Eligibility evaluations are to be limited to whether a business or certain non-profits was:

  1. Operational on February 15, 2020, and
  2. had employees for whom the borrower paid salaries and payroll taxes, or paid independent contractors, and
  3. is substantially impacted by public health restrictions related to COVID-19. (Eligible borrowers would be required to make good faith certification that they have been affected by COVID-19 and will use funds to retain workers and maintain payroll and other debt obligations.) There is no requirement to evaluate the borrowers’ ability to repay the covered loan or that the borrower not be able to find credit elsewhere, unlike the normal 7(a) requirements.

Loan Amount and Purpose. Eligible borrowers will be allowed to borrow up to the lesser of (i) $10 million or (ii) the business’s average total monthly payroll costs during the one-year period prior to the loan being made multiplied by 2.5. Payroll costs include salaries, wages, tips, payments for sick leave, insurance premiums and state and local taxes assessed on the compensation of employees, but does not include compensation of individual employees in excess of annual salary of $100,000, as prorated for the relevant period. The loan proceeds may be used to cover payroll costs, mortgage, rent and utility payments, and interest on other debt obligations incurred prior to February 15, 2020.

Other Conditions:

  • Collateral and personal guarantee requirements would be waived during the covered period.
  • Waives affiliation rules for businesses in the hospitality and restaurant industries
  • Government guarantees to the lenders of 7(a) loans are to be increased to 100% through December 31, 2020. After that date, guarantee percentages would return to 75% for loans exceeding $150,000 and 85% for loans equal to or less than $150,000.
  • A complete deferment of 7(a) loan payments would be allowed for not more than one year and would require SBA to disseminate guidance on the deferment process within 30 days.
  • Both borrower and lender fees for 7(a) loans would be waived.

Loan Forgiveness. Borrowers will be eligible to apply for loan forgiveness equal to the amount spent by the borrower during an 8-week period after the loan closing date on payroll costs, interest on mortgages, payments of rent, and utility payments, in each case that were in place before February 15, 2020. Principal payments of mortgage payments will not be eligible for forgiveness.
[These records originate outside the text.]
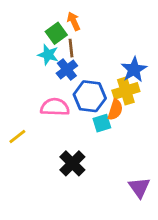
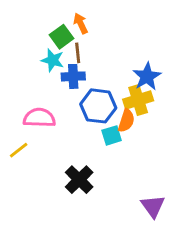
blue cross: (67, 69) -> (73, 76), turned 35
pink semicircle: (55, 107) -> (39, 118), moved

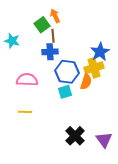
cyan star: (53, 60) -> (12, 41), moved
cyan square: (112, 135) -> (65, 92), moved
yellow line: (19, 150) -> (25, 112), moved, turned 40
black cross: (79, 180) -> (75, 136), moved

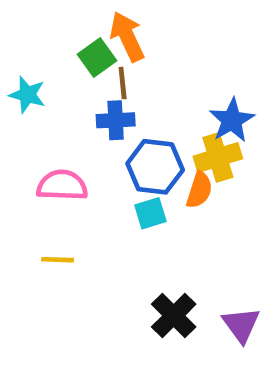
orange arrow: (55, 16) -> (127, 37), size x1.5

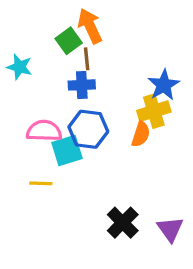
blue hexagon: (155, 167) -> (88, 129), moved
cyan square: (150, 213) -> (67, 151), moved, size x1.4

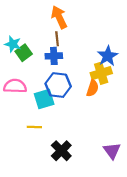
green square: (69, 41) -> (24, 53), moved
pink semicircle: (44, 131) -> (15, 86), moved
yellow line: (41, 183) -> (34, 127), moved
black cross: (123, 223) -> (61, 151), moved

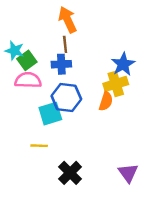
pink semicircle: (15, 86) -> (28, 80), moved

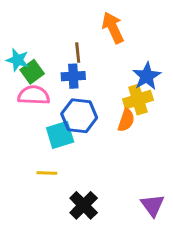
orange arrow: (68, 20) -> (113, 28), moved

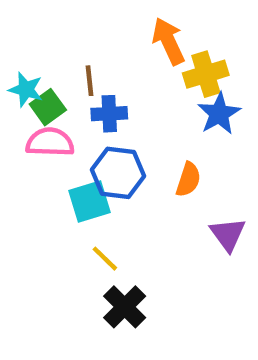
brown line: (78, 53) -> (89, 81), moved
yellow cross: (138, 100) -> (206, 74), moved
yellow line: (47, 173) -> (105, 259), moved, turned 42
purple triangle: (153, 205) -> (228, 234), moved

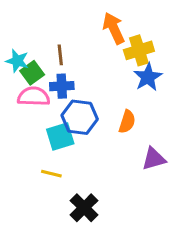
blue cross: (109, 114) -> (62, 86), moved
purple triangle: (228, 234) -> (154, 159), turned 50
yellow line: (105, 259) -> (51, 174), moved, turned -30

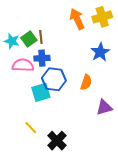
yellow cross: (139, 50) -> (102, 17), moved
green square: (32, 73) -> (29, 39), moved
yellow line: (51, 174) -> (31, 128), moved, turned 32

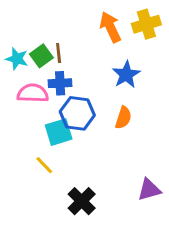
blue star: (100, 52) -> (126, 75), moved
purple triangle: (104, 107) -> (149, 190), moved
yellow line: (31, 128) -> (44, 165), moved

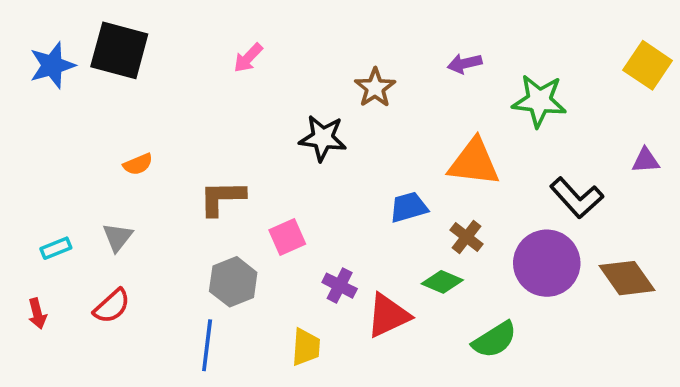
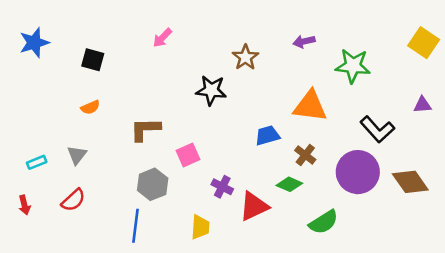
black square: (119, 50) -> (93, 60), moved, size x0.6

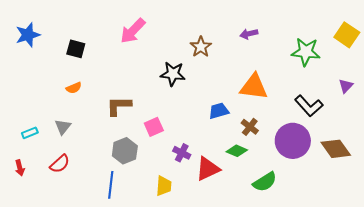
pink arrow: (162, 38) -> (133, 31), size x1.6
green star: (353, 66) -> (306, 52), moved
purple triangle: (422, 105) -> (346, 86), turned -42

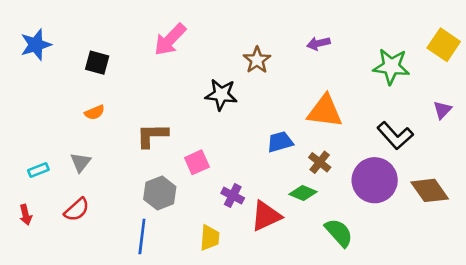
green semicircle: (265, 182) -> (339, 233), turned -100

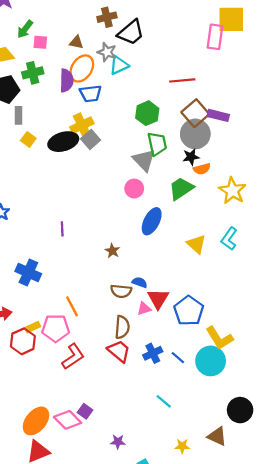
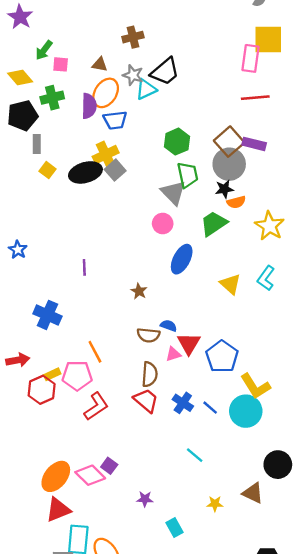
black trapezoid: (131, 32) -> (165, 72), moved
red line: (182, 80) -> (255, 98), moved
blue cross: (153, 353) -> (183, 403), turned -30

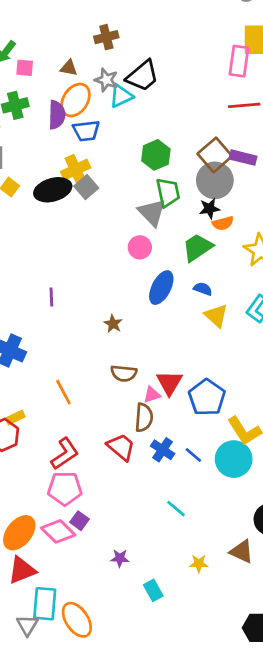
blue semicircle: (169, 326) -> (203, 289), moved
brown semicircle: (150, 374) -> (144, 418), moved
pink pentagon: (77, 376) -> (65, 489), moved

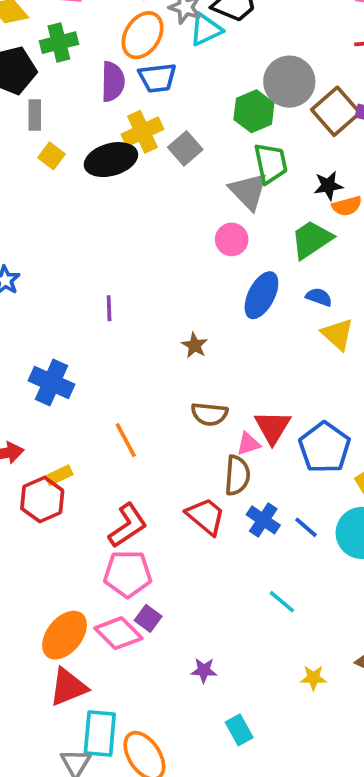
purple semicircle: (57, 115) -> (113, 82), moved
gray circle: (215, 180) -> (289, 82), moved
gray square: (86, 187) -> (185, 148), moved
cyan rectangle: (153, 590) -> (239, 730), moved

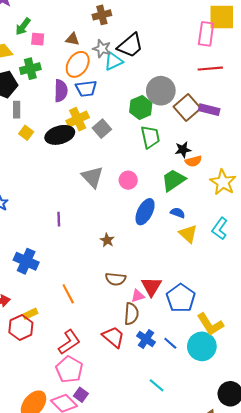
gray triangle: (248, 191) -> (92, 177), moved
pink pentagon: (128, 574) -> (69, 370), turned 30

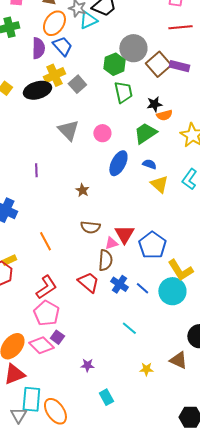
blue trapezoid: (86, 89) -> (62, 46), turned -125

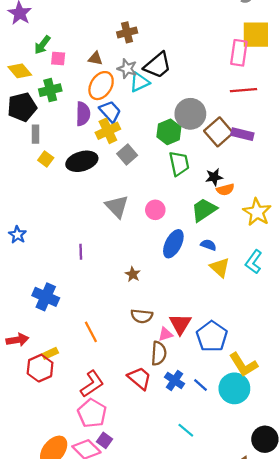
yellow cross: (54, 75) -> (108, 131), moved

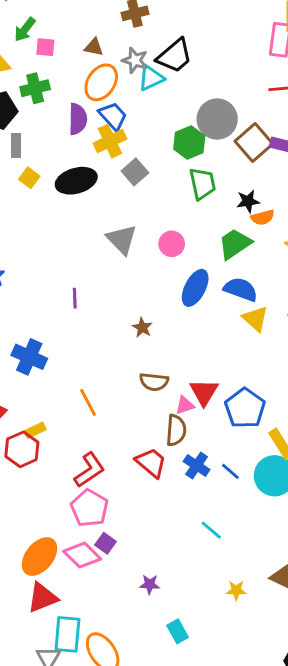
blue semicircle: (208, 245) -> (241, 289), size x1.6

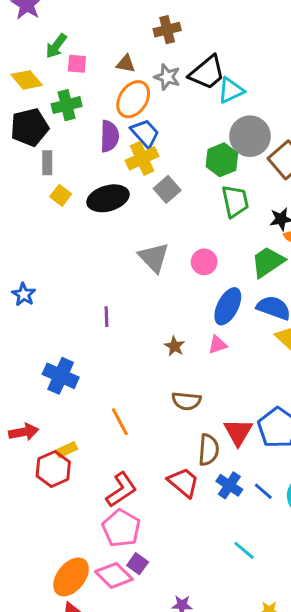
cyan triangle: (151, 78) -> (231, 90), moved
red triangle: (204, 392) -> (238, 432), moved
pink triangle: (185, 405) -> (217, 345), moved

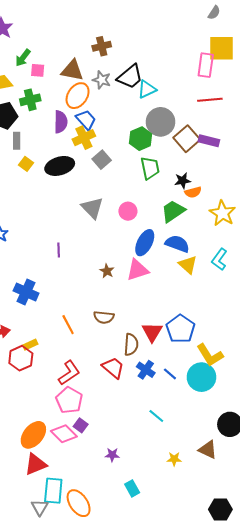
brown triangle: (126, 64) -> (72, 70), size x1.6
pink triangle: (217, 345) -> (137, 270), size x1.6
brown semicircle: (186, 401) -> (104, 317), moved

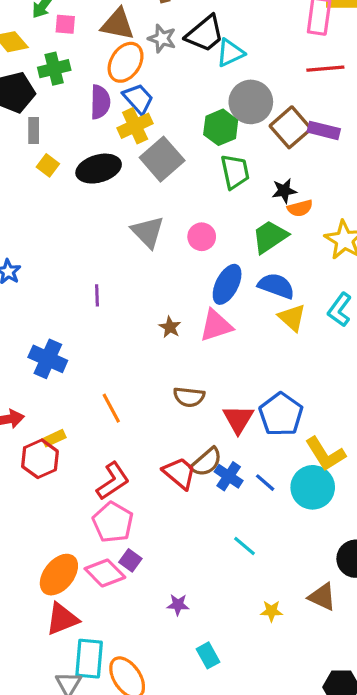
gray square: (102, 160) -> (162, 159), size x1.5
brown semicircle: (104, 317) -> (189, 397), moved
brown semicircle: (131, 345) -> (206, 462), moved, turned 45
The amount forgiven is reduced proportionally by any reduction in employees retained compared to the previous year and by the reduction in pay of any employee beyond 25 percent of the prior year’s compensation; however, reductions in pay for employees who have an annualized salary of more than $100,000 are not considered in this calculation.

Importantly, borrowers which re-hire workers previously laid off from February 15 through April 1, 2020 shall not have those numbers counted against them during such period for loan forgiveness purposes, so long as they are rehired by June 30, 2020. Cancelled indebtedness shall not be included in the borrower’s taxable income for this year, and upon a lender’s report of expected loan forgiveness for a covered loan or pool of covered loans, the SBA will purchase such amount of the loan from the lender.

The amount forgiven would be reduced in proportion to any reduction in employees retained compared to the prior year and to the reduction in pay of any employee beyond 25% of her prior year compensation. Borrowers that rehire workers previously laid off will not be penalized for having reduced payroll at the beginning of the period.